[Data supplied Boundary: Start]
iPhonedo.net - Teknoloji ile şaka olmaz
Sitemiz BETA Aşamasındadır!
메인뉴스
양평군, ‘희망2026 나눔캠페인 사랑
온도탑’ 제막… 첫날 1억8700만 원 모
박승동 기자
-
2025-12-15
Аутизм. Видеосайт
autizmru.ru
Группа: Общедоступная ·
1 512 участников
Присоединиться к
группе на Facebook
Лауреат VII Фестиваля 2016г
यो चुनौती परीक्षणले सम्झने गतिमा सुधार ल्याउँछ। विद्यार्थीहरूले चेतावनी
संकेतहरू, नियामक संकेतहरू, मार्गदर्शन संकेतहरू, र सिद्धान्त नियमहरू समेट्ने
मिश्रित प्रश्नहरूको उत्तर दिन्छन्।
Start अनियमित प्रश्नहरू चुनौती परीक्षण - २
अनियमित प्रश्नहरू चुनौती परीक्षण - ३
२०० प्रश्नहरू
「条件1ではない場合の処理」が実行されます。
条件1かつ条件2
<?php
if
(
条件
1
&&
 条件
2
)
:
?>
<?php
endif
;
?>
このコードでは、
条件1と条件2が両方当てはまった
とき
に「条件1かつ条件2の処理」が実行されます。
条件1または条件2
[Data supplied Boundary: End]
[Data supplied Boundary: Start]
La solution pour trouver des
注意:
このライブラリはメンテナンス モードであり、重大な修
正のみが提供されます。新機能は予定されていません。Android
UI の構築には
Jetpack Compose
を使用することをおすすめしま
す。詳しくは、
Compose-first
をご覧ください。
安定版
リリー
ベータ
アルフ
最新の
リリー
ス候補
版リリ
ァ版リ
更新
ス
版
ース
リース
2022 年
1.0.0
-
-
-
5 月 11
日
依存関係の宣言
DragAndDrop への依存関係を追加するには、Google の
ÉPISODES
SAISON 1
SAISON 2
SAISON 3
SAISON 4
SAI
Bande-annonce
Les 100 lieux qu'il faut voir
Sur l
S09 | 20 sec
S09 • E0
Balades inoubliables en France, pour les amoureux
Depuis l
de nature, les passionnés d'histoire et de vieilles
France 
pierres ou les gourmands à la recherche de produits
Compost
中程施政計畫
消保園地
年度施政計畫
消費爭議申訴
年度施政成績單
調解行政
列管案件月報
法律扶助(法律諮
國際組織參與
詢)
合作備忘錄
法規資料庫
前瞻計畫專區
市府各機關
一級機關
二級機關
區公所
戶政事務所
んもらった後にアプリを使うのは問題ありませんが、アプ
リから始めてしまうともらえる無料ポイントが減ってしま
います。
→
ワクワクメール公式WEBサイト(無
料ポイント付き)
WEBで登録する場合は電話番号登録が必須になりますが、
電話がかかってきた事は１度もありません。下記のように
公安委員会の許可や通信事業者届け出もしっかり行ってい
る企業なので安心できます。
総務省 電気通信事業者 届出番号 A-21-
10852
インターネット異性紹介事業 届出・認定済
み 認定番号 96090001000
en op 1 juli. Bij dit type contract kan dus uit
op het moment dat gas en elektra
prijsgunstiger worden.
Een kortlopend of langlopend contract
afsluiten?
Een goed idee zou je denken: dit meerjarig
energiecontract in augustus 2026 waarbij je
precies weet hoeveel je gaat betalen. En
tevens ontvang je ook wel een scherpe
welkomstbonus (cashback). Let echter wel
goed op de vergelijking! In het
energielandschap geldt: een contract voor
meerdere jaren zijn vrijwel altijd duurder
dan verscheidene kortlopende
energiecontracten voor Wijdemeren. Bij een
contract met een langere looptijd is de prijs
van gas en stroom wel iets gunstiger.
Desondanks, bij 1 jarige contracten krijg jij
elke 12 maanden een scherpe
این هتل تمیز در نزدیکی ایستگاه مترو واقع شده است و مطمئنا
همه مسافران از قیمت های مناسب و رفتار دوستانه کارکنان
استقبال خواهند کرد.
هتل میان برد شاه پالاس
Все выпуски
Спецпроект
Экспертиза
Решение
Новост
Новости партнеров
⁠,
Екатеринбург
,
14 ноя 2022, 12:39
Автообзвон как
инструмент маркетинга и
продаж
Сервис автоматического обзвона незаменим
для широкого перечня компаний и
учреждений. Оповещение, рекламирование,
[Data supplied Boundary: End]
--- Problem to solve ---
I need each line of the entries that holds the string "goed" located and copied.

--- Response to this exercise ---
Een goed idee zou je denken: dit meerjarig
goed op de vergelijking! In het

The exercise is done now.